The Standard & Poor’s 500 rose 7.17 points, or 0.3 percent, to an all-time high of 2,477.08. It was the first gain for the index in four days.
The Dow Jones industrial average rose 100.26, or 0.5 percent, to 21,613.43. The Nasdaq composite added 1.37 points, or less than 0.1 percent, to 6,412.17, and the Russell 2000 index of small-cap stocks gained 12.33, or 0.9 percent, to 1,450.39. Both the Nasdaq and Russell set records.
Leading the way for the market were energy stocks, which benefited from a second strong day for the price of oil. Benchmark U.S. crude rose $1.55, or 3.3 percent, to settle at $47.89 per barrel. Brent crude, the international standard, gained $1.60, or 3.3 percent, to $50.20 a barrel.

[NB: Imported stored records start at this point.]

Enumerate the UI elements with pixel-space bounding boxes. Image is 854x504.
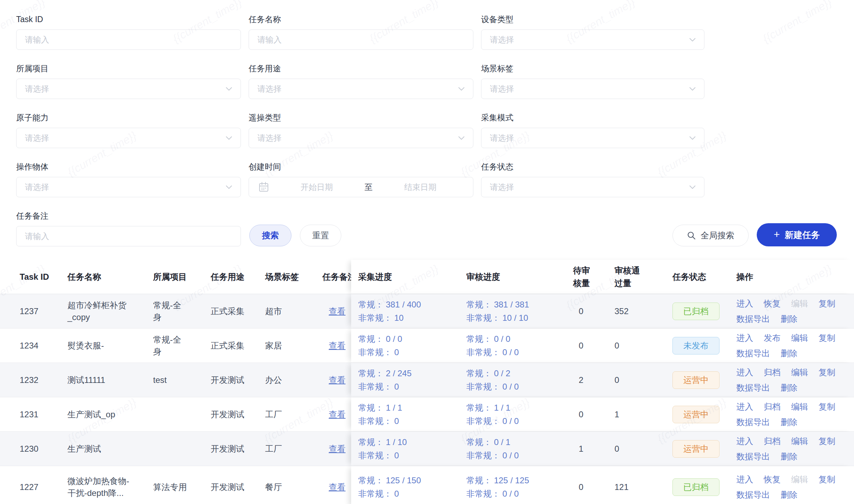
operate-object-select[interactable]: 请选择	[16, 177, 241, 197]
row-right: 常规： 0 / 0非常规： 0常规： 0 / 0非常规： 0 / 000未发布进…	[351, 329, 854, 363]
note-view-link[interactable]: 查看	[329, 306, 346, 317]
op-archive-link[interactable]: 归档	[764, 401, 781, 412]
header-name: 任务名称	[67, 260, 153, 294]
note-view-link[interactable]: 查看	[329, 340, 346, 351]
project-cell	[153, 432, 211, 466]
placeholder-text: 请选择	[25, 84, 49, 94]
status-cell: 已归档	[672, 466, 736, 504]
project-select[interactable]: 请选择	[16, 79, 241, 99]
op-edit-link[interactable]: 编辑	[791, 367, 808, 378]
op-copy-link[interactable]: 复制	[819, 332, 835, 344]
note-cell: 查看	[322, 466, 351, 504]
passed-count-cell: 121	[615, 466, 672, 504]
status-cell: 未发布	[672, 329, 736, 363]
daterange-separator: 至	[361, 182, 376, 193]
task-name-text: 超市冷鲜柜补货_copy	[67, 299, 130, 323]
op-enter-link[interactable]: 进入	[736, 332, 753, 344]
task-id-cell: 1232	[0, 363, 67, 397]
pending-count-cell: 0	[573, 466, 615, 504]
op-edit-link[interactable]: 编辑	[791, 401, 808, 412]
op-export-link[interactable]: 数据导出	[736, 489, 770, 500]
op-edit-link[interactable]: 编辑	[791, 436, 808, 447]
op-delete-link[interactable]: 删除	[781, 489, 797, 500]
op-enter-link[interactable]: 进入	[736, 436, 753, 447]
status-badge: 未发布	[672, 337, 720, 354]
op-export-link[interactable]: 数据导出	[736, 348, 770, 359]
filter-project-label: 所属项目	[16, 63, 241, 74]
collect-mode-select[interactable]: 请选择	[481, 128, 704, 148]
ops-cell: 进入发布编辑复制数据导出删除	[736, 329, 854, 363]
op-enter-link[interactable]: 进入	[736, 474, 753, 485]
op-enter-link[interactable]: 进入	[736, 298, 753, 309]
header-pending: 待审核量	[573, 260, 615, 294]
table-header-left: Task ID任务名称所属项目任务用途场景标签任务备注	[0, 260, 351, 294]
passed-count-cell: 0	[615, 432, 672, 466]
device-type-select[interactable]: 请选择	[481, 29, 704, 50]
create-time-daterange[interactable]: 开始日期至结束日期	[249, 177, 473, 197]
header-project: 所属项目	[153, 260, 211, 294]
note-view-link[interactable]: 查看	[329, 443, 346, 455]
op-archive-link[interactable]: 归档	[764, 436, 781, 447]
ops-links: 进入归档编辑复制数据导出删除	[736, 401, 842, 428]
op-copy-link[interactable]: 复制	[819, 298, 835, 309]
task-id-input[interactable]: 请输入	[16, 29, 241, 50]
status-badge: 运营中	[672, 371, 720, 389]
note-view-link[interactable]: 查看	[329, 374, 346, 386]
end-date-placeholder: 结束日期	[376, 182, 465, 193]
header-review: 审核进度	[466, 260, 573, 294]
status-cell: 已归档	[672, 294, 736, 328]
task-note-input[interactable]: 请输入	[16, 226, 241, 246]
note-cell: 查看	[322, 397, 351, 431]
review-progress-cell: 常规： 0 / 1非常规： 0 / 0	[466, 432, 573, 466]
op-copy-link[interactable]: 复制	[819, 436, 835, 447]
passed-count-cell: 0	[615, 329, 672, 363]
task-id-cell: 1230	[0, 432, 67, 466]
global-search-button[interactable]: 全局搜索	[672, 225, 749, 246]
op-restore-link[interactable]: 恢复	[764, 298, 781, 309]
table-row: 1231生产测试_op开发测试工厂查看常规： 1 / 1非常规： 0常规： 1 …	[0, 397, 854, 432]
scene-tag-select[interactable]: 请选择	[481, 79, 704, 99]
task-purpose-select[interactable]: 请选择	[249, 79, 473, 99]
passed-count-cell: 1	[615, 397, 672, 431]
reset-button[interactable]: 重置	[300, 225, 341, 246]
task-name-input[interactable]: 请输入	[249, 29, 473, 50]
op-delete-link[interactable]: 删除	[781, 348, 797, 359]
review-progress-text: 常规： 381 / 381非常规： 10 / 10	[466, 298, 529, 325]
op-copy-link[interactable]: 复制	[819, 367, 835, 378]
op-export-link[interactable]: 数据导出	[736, 451, 770, 462]
filter-task-note-group: 任务备注 请输入	[16, 211, 241, 246]
scene-tag-cell: 工厂	[265, 397, 322, 431]
atomic-capability-select[interactable]: 请选择	[16, 128, 241, 148]
task-status-select[interactable]: 请选择	[481, 177, 704, 197]
filter-teleop-type-group: 遥操类型请选择	[249, 112, 473, 148]
row-left: 1230生产测试开发测试工厂查看	[0, 432, 351, 466]
header-collect: 采集进度	[351, 260, 466, 294]
op-export-link[interactable]: 数据导出	[736, 382, 770, 393]
search-button[interactable]: 搜索	[249, 225, 291, 246]
op-copy-link[interactable]: 复制	[819, 474, 835, 485]
task-name-text: 微波炉加热食物-干扰-depth降...	[67, 475, 130, 499]
review-progress-text: 常规： 0 / 2非常规： 0 / 0	[466, 367, 519, 393]
op-export-link[interactable]: 数据导出	[736, 313, 770, 325]
collect-progress-text: 常规： 0 / 0非常规： 0	[358, 332, 402, 359]
op-delete-link[interactable]: 删除	[781, 382, 797, 393]
new-task-button[interactable]: + 新建任务	[757, 223, 837, 246]
op-restore-link[interactable]: 恢复	[764, 474, 781, 485]
op-enter-link[interactable]: 进入	[736, 401, 753, 412]
op-export-link[interactable]: 数据导出	[736, 417, 770, 428]
note-view-link[interactable]: 查看	[329, 482, 346, 493]
passed-count-cell: 352	[615, 294, 672, 328]
op-delete-link[interactable]: 删除	[781, 417, 797, 428]
op-enter-link[interactable]: 进入	[736, 367, 753, 378]
teleop-type-select[interactable]: 请选择	[249, 128, 473, 148]
row-right: 常规： 125 / 150非常规： 0常规： 125 / 125非常规： 0 /…	[351, 466, 854, 504]
op-delete-link[interactable]: 删除	[781, 313, 797, 325]
op-edit-link[interactable]: 编辑	[791, 332, 808, 344]
note-view-link[interactable]: 查看	[329, 409, 346, 420]
op-delete-link[interactable]: 删除	[781, 451, 797, 462]
ops-cell: 进入归档编辑复制数据导出删除	[736, 432, 854, 466]
op-archive-link[interactable]: 归档	[764, 367, 781, 378]
op-copy-link[interactable]: 复制	[819, 401, 835, 412]
status-cell: 运营中	[672, 397, 736, 431]
op-publish-link[interactable]: 发布	[764, 332, 781, 344]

That helped energy stocks in the S&P 500 climb 1.3 percent, tied for the biggest gain among the 11 sectors that make up the index. Devon Energy rose $1.24, or 3.9 percent, to $32.98, for example, while Marathon Oil gained 46 cents, or 3.9 percent, to $12.34.
Financial stocks were also strong after a pickup in interest rates raised expectations that banks could charge more for loans and pocket bigger profits.
The yield on the 10-year Treasury note climbed to 2.32 percent from 2.26 percent late Monday. The two-year yield climbed to 1.38 percent from 1.36 percent, and the 30-year yield rose to 2.91 percent from 2.83 percent.
The rise in yields came as the Federal Reserve began a two-day policy meeting on interest rates. The central bank has already raised rates three times since December, but few investors expect it to make another move when it announces its decision Wednesday. Most expect the next rate increase to come later this year.
Contrarians are concerned about how much the stock market has climbed, and how smooth the ride has been, as expectations have built up this year for corporate profits will keep piling higher.
Technology stocks have been the year’s biggest stars so far, as investors have been hungry for anything with the potential to grow quickly in a slow-growing global economy. But tech stocks in the S&P 500 dipped 0.2 percent Tuesday after several reported results that fell short of expectations.
Seagate Technology sank $6.56, or 16.5 percent, to $33.20 after the maker of hard drives and other electronic data storage reported weaker revenue and earnings than analysts had forecast, for example.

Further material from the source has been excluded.